Every pregnancy is different. Every woman is different. Every list of five must-haves is different but I’m doing one anyway.
1). Ritz crackers
If I started to feel a little off, my go-to food item were Ritz crackers. They’re buttery and salty and kept me going until I could get my hands on proper food. I had a box of these and cheerios next to my bed. Nibbling actually helped prevent morning sickness from being a thing for me. I threw up a couple times but it was only when I’d try to brush my tongue. Otherwise, I was fine. I’m grateful I was able to cope, but without having something to snack on, it’s possible I may have ended up in a bad way.
It’s SO important to stay hydrated in pregnancy. For me, I couldn’t imagine grabbing for a drink other than water early on except some juices. I believe I read somewhere that orange juice is also supposed to be the next best thing for staying hydrated. Plus it has extra vitamins that you can’t get from water. So if it wasn’t water I was sipping on, it was orange juice I was after.
3). BabyCentre pregnancy book and the Bounty app (why I didn’t go with What to Expect)
I read a lot of reviews on Amazon on various baby books. I ended up purchasing the Baby Centre book. It doesn’t seem to be available in shops anymore so I bought it from a random seller on Amazon. You can get most of the same information on the BabyCentre website but I like having a book to look through. The Bounty app was recommended by my NHS midwife. Each day you’re given a piece of information, advice or something to think about. There are educational videos and there is a ‘bump booth’ so you can take photos of your growing bump each week. The only thing I don’t like is the colour scheme (dark green) with the avatar you have to create. It seemed like weird juxtaposition of mature, yet childish fun. I’d prefer one or the other–not both.
Many people like the What to Expect series. I don’t. I realise I am American but it’s very ‘American focused’. It’s not particularly useful if you’re having a baby on the NHS in the UK. Obviously the biology of it all will be the same but I wanted a book that would speak to me from a UK based perspective. I wanted to hear about birth centres, midwives, appointment schedules, etc. Also, one cringe aspect of the series is that they refer to sex as ‘the baby dance’. This puritanical description of sex made me cringe every single time I read it. I threw it out in the end.
4). Nap time
If you’re tired and you can rest, do it! Naps helped me a lot. I never took naps before I got pregnant. Now that I’m pregnant, they are oh so glorious.

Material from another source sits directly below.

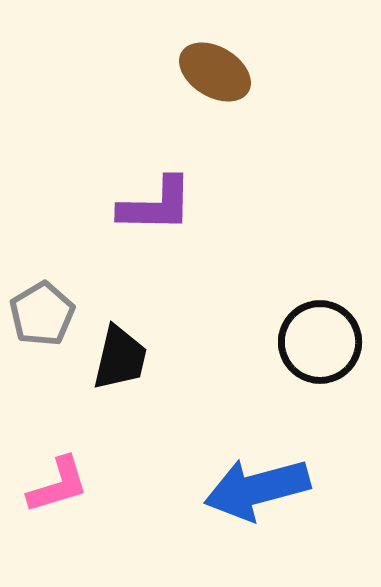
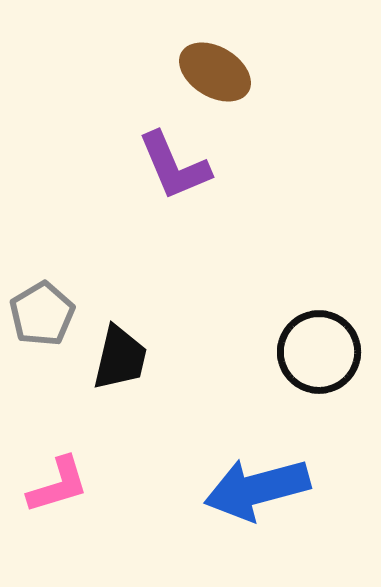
purple L-shape: moved 18 px right, 39 px up; rotated 66 degrees clockwise
black circle: moved 1 px left, 10 px down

5). Google docs and spreadsheets
Even if you want to wait until after the 12 week scan, you still have two more weeks of your first trimester, so this planning still applies as a suggestion. There is so much to remember and plan for. I’m not even going to try to sugarcoat this one. Make lists. Figure out what you need first. Once that is sorted, you can think about extras. Obviously, if you have loads of money, then it doesn’t matter how you budget so much. For those of us who have to budget, plan ahead would be my advice. If I had done what I wanted when I wanted, we would’ve easily spent a small fortune. Planning made it really easy to figure out what is and isn’t necessary when having a baby. There are also products not worth purchasing straightaway because you don’t know how your baby will take to them. I’d also say, don’t feel ashamed or embarrassed about spreading out the costs and buying things ‘early’. I can’t imagine waiting until later in pregnancy to purchase everything. It adds up so quickly and then there’s no guarantee the items you would like will be on sale when you need them to be. The only thing I believe we paid full price for was an IKEA malm chest of drawers and probably an item of clothing for the baby. Otherwise, literally, everything was on sale.